Le génie français contemporain réside moins dans l’innovation que dans l’art de la contradiction assumée. Dire non aux GAFAM avec l’exception culturelle, non à la surconsommation énergétique avec un mix nucléaire optimisé, non au gigantisme européen avec une vision confédérale modulable, non au productivisme mondialisé avec l’artisanat, les circuits courts, les infrastructures durables. Ces refus structurent un espace rare de liberté dans un monde de standardisation forcée.

Mais cette résistance ne suffit plus. Dans un monde confronté à la rareté des ressources et aux tensions géopolitiques croissantes, la France pourrait transformer sa singularité jacobine en laboratoire d’optimisation. Non plus la course quantitative – taille, dépenses, normes – mais l’excellence qualitative : moins de ressources consommées, plus de résilience systémique, meilleure qualité de vie collective. La sobriété comme source d’avantage compétitif tant pour nos industries que pour notre “soft power”.

La sobriété ne doit pas être vue comme une privation punitive, mais comme une stratégie industrielle et géopolitique d’avenir. Dans l’énergie, elle pourrait faire de la France la championne du nucléaire optimisé et des technologies de gestion intelligente des réseaux. Mistral AI, notre start-up française d’IA générative fondée en 2023 par d’anciens chercheurs de DeepMind et Meta, aujourd’hui l’une des “licornes” européennes de l’IA, valorisée plusieurs milliards d’euros, évoque fréquemment le même concept, la même nécessité. Dans l’industrie, la sobriété pourrait incarner l’innovation frugale : produire mieux, réparer plus, recycler davantage. Dans la diplomatie, elle pourrait proposer un modèle alternatif à la course effrénée aux blocs : une vision de puissance mesurée, autonome, coopérative.

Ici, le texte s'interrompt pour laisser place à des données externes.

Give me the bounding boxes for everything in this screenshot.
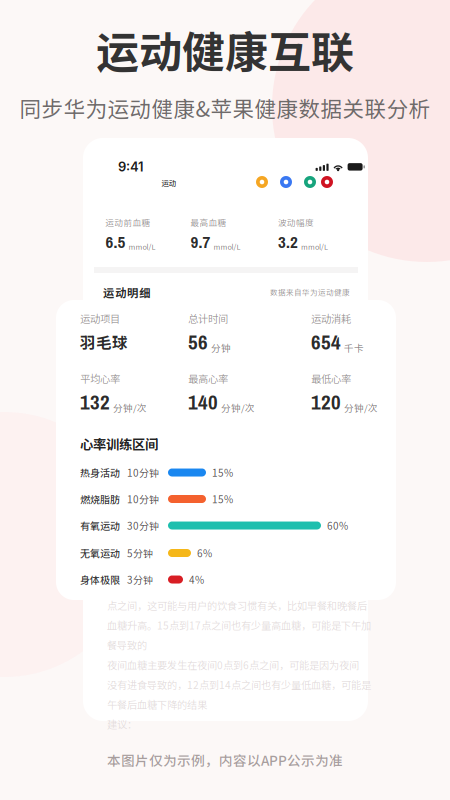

Les 90 millions de touristes annuels ne viennent pas seulement pour le patrimoine architectural, mais pour expérimenter une alternative civilisationnelle : un pays où l’on mange local, où l’on valorise l’artisanat, où l’État assume une fonction protectrice, où l’universel prime sur la compétition effrénée. La France pourrait devenir la vitrine mondiale d’une sobriété désirable – élégante, culturelle, civilisatrice.

Le risque de la nostalgie demeure dans notre cher pays. Transformer la résistance stérile en créativité féconde exige de dépasser l’entre-soi institutionnel. La concentration de 81% des médias quotidiens dans dix mains milliardaires illustre parfaitement cette dérive : un système qui se prétend démocratique mais reproduit les oligopoles qu’il dénonce. De même, une diplomatie qui se veut indépendante mais accumule les revers tactiques faute d’adaptation stratégique.

L’avenir français se joue ici : faire de l’exception nationale non plus un musée, mais un laboratoire. La France pourrait devenir la première nation à assumer la sobriété comme stratégie de puissance :

Industrielle, en développant une IA et des technologies de l’optimisation des ressources exportables.

Énergétique, en misant sur le nucléaire pilotable et sur l’efficacité, plutôt que sur le gigantisme instable.

Diplomatique, en incarnant une troisième voie entre hyperpuissance et autoritarisme.

Culturelle, en valorisant l’art de vivre sobre, mesuré, qualitatif, comme alternative au consumérisme globalisé.

Une telle stratégie transformerait la France en championne de la sobriété heureuse et stratégique, capable d’inspirer un monde contraint de réapprendre à compter ses ressources et limiter le libre échange.

Non pas un modèle nostalgique, mais une avant-garde discrète, à taille humaine. Peut-être le soft power le plus crédible du XXIe siècle.